One word “Roz” is all it takes to place the comment in proper context with history, implications, and downgrading the sensation to normal proportions. So unless you are in the “one word explains all” famous category, I consider you a possible nominee!

After I had that defined (at least for myself) I stumbled on another problem. Less than 200 followers …

Now this may sound easy enough but if a blog is not part of a blogging community (such as Blogger or WordPress with those words in their URL) or, the blog does not displays a “who follows this blog” app in the margin, how do I find out the real number of followers?

So here’s what I will do: I am going to nominate five blogs that I read frequently and I think that they are not “one word explains all” famous. If it turns out that you really are so famous please take no offense or, as much as you want!

And now … *dramatic drum roll* … and a hush fell over the audience …

Vidocq’s nominees for the Liebster Blog Award are:

1: Chris Gee over at the Sussex Police’s website and at Tumblr blogs about his every day experiences as a Scenes Of Crime Officer in the UK. He writes about the emotional unseen damage that is not restored as soon as broken glass is replaced (“More than just a smashed window in 3 parts) and I like his posts about arson scenes.

2: D.P. Lyle, MD’s “the Writer’s Forensics Blog” has a wealth of information for authors who want to get the details right. Doc answers questions ranging from what medical problems might plague a 16th century female dwarf to life saving blood transfusions in the 15th century.

3: Marcus L. Schantz does not update his blog weekly but when he does it is a piece worth reading. His blog “Chicago Criminal Defense” takes you through trial preparations, court dynamics, and closing arguments. And you know that a case is not over till the summation! The case of Kenneth Green and his post on driving while black are Schantz’ signatures.

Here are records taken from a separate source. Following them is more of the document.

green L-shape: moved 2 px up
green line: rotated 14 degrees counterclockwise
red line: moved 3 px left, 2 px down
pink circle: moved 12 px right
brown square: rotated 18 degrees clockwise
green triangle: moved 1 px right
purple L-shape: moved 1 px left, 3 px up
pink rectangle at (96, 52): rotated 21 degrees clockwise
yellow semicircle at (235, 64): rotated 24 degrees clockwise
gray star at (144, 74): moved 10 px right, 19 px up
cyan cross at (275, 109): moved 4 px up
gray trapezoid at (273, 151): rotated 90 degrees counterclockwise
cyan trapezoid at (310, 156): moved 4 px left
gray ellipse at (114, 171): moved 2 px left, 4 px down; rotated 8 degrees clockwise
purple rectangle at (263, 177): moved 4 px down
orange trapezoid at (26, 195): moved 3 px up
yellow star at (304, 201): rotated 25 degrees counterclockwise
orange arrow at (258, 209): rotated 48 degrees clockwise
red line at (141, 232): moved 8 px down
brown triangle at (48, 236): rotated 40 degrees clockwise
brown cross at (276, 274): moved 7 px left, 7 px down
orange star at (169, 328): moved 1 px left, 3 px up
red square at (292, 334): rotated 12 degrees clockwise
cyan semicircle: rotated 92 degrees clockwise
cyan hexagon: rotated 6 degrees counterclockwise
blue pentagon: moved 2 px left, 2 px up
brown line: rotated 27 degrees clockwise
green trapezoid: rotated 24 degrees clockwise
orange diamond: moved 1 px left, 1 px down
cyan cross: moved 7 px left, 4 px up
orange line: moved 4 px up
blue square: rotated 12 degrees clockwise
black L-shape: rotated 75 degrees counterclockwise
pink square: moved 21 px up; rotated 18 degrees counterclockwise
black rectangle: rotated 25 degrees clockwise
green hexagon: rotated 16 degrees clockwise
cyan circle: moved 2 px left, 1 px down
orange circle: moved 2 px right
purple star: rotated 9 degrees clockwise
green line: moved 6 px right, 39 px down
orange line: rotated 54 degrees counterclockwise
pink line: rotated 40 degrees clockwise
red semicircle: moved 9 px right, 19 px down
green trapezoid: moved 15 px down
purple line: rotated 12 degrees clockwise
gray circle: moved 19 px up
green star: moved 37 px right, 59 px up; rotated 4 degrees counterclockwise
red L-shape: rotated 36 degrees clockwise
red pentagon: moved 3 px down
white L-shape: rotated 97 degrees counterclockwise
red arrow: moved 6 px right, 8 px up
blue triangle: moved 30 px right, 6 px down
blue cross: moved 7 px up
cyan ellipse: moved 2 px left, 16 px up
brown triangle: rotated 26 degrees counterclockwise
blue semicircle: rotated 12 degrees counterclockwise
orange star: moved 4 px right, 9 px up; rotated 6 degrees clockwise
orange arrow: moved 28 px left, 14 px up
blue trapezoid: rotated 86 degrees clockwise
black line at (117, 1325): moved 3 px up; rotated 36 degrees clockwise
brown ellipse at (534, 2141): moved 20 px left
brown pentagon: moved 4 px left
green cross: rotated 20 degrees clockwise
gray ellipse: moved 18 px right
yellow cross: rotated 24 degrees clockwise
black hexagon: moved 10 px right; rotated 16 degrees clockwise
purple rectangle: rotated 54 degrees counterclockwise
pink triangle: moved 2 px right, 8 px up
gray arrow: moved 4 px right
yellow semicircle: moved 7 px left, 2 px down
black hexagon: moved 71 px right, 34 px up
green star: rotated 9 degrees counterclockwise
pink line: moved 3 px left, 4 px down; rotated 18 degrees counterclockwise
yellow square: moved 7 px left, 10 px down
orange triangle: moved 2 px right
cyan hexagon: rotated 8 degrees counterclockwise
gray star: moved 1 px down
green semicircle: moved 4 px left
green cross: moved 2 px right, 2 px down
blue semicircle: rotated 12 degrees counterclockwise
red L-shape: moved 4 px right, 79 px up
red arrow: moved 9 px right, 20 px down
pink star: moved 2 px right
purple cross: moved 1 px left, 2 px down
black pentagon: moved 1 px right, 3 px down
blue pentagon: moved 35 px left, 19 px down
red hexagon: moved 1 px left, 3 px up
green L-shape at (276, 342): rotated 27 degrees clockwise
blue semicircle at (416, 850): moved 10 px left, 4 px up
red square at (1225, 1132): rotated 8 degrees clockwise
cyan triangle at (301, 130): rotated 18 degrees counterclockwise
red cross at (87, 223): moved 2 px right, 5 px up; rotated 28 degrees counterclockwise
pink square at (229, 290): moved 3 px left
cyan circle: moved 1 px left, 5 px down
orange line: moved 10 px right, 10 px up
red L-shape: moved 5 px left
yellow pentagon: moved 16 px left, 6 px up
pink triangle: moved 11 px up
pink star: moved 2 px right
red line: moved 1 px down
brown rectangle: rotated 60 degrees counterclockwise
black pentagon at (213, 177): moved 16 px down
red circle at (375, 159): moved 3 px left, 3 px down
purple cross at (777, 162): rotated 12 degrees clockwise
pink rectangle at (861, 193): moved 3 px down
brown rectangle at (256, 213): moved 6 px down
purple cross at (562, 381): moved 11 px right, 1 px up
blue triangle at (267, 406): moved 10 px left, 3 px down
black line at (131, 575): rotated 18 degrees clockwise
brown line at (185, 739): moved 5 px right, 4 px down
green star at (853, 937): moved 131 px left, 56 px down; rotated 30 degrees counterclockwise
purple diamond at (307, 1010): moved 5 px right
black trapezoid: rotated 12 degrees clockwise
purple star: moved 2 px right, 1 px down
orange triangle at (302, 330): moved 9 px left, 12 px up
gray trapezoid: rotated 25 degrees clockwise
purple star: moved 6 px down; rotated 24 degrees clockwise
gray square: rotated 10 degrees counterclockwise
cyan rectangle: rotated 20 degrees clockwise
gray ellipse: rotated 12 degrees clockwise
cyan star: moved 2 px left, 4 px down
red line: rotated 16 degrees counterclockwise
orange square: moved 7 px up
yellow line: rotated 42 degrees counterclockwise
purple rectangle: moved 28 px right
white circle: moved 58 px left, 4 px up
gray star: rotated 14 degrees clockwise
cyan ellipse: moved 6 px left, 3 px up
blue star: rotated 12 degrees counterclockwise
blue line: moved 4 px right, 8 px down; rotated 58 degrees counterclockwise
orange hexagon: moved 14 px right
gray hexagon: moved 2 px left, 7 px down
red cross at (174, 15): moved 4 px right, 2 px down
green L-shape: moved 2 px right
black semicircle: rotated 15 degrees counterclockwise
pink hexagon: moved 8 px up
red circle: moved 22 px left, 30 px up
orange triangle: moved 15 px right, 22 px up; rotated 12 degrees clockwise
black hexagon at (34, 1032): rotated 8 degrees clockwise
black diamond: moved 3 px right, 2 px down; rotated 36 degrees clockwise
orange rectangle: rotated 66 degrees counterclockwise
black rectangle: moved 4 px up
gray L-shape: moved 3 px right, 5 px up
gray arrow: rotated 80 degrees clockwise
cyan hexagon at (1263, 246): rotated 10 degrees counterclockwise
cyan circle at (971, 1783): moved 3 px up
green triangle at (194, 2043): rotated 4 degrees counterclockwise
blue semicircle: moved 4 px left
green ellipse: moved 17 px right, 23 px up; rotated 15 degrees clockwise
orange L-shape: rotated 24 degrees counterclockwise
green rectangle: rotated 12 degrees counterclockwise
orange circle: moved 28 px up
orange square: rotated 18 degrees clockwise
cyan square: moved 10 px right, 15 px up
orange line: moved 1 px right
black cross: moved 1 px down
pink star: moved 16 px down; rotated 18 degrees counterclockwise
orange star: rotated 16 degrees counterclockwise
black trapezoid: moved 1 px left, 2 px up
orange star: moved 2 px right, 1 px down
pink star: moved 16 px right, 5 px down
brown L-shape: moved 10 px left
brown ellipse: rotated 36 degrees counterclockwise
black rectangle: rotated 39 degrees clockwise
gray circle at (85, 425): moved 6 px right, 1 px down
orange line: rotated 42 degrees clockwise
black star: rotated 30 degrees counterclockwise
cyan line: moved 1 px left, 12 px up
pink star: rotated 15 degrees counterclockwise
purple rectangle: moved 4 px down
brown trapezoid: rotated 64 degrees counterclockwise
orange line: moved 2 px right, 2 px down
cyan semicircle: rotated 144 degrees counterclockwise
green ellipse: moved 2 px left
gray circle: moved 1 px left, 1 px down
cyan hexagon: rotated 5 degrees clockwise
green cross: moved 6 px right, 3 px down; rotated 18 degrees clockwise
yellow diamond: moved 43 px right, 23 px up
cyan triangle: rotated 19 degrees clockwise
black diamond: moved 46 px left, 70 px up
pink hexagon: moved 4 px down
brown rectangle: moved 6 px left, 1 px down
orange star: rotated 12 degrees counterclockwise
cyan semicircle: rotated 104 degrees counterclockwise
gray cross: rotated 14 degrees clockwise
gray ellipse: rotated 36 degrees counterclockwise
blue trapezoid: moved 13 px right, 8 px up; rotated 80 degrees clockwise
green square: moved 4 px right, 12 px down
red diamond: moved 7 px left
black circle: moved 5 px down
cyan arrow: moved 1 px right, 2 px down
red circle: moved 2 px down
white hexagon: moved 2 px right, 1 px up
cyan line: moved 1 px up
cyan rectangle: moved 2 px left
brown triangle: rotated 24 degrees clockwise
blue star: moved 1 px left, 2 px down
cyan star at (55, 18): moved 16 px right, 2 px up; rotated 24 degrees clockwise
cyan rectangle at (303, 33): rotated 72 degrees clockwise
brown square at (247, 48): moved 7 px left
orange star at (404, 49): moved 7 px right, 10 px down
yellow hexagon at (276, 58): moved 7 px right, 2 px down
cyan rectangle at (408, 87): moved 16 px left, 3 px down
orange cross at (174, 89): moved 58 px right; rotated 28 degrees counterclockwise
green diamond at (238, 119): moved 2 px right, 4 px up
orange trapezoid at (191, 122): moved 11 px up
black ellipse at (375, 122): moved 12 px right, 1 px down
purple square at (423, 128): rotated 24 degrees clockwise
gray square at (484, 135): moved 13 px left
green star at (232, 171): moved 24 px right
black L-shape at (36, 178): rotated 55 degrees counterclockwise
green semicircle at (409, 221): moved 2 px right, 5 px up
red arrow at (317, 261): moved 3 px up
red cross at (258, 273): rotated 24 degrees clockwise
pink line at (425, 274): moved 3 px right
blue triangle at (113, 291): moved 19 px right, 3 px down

4: Emily Webb has been addicted to true crime books ever since she was nine and it shows. On her blog “True Crime Reader” she explores book after book. Some of her book reviews tie in with cases I have on DCC. For example, Emily reviewed “Young Blood; the story of the Family Murders” and of course that is linked to the disappearances of the Beaumont Children. Through Emily’s blog, I get ideas for books I should explore in my next visit to the book store.

5: Kristina Killgrove over at “Powered by Osteons” combines my love for archeology and forensics. In her post on Lisa Gherardini del Giocondo, Dr. Killgrove gives a brutally honest opinion on the latest developments: “Facial reconstruction of the skull of Lisa Gherardini will not give us any information whatsoever about her life or the painting she posed for. Sure, osteological analysis may reveal some insight into her diet, her health, or her behavior, but these data will be difficult to contextualize because of the lack of analysis of other skeletons from the same time period and location. Exhuming Lisa Gherardini and studying her bones will sate our need for osteobiographies of famous people of the past.  And it will almost certainly bring more tourist dollars to Florence, especially if the skeleton goes on display.  But it won’t contribute anything substantial to forensics, archaeology, or art history, so I still don’t see the point of disturbing the Mona Lisa.” I also like her posts about the Maya ruins and “Witches & prostitutes in Medieval Tuscany.”

Again, I wish to say “Merci, Sheri!” for the nomination and for reading my blog.

Congratulations to all my nominees! If you have the time, please do recommend five blogs and place those bloggers in the spotlight.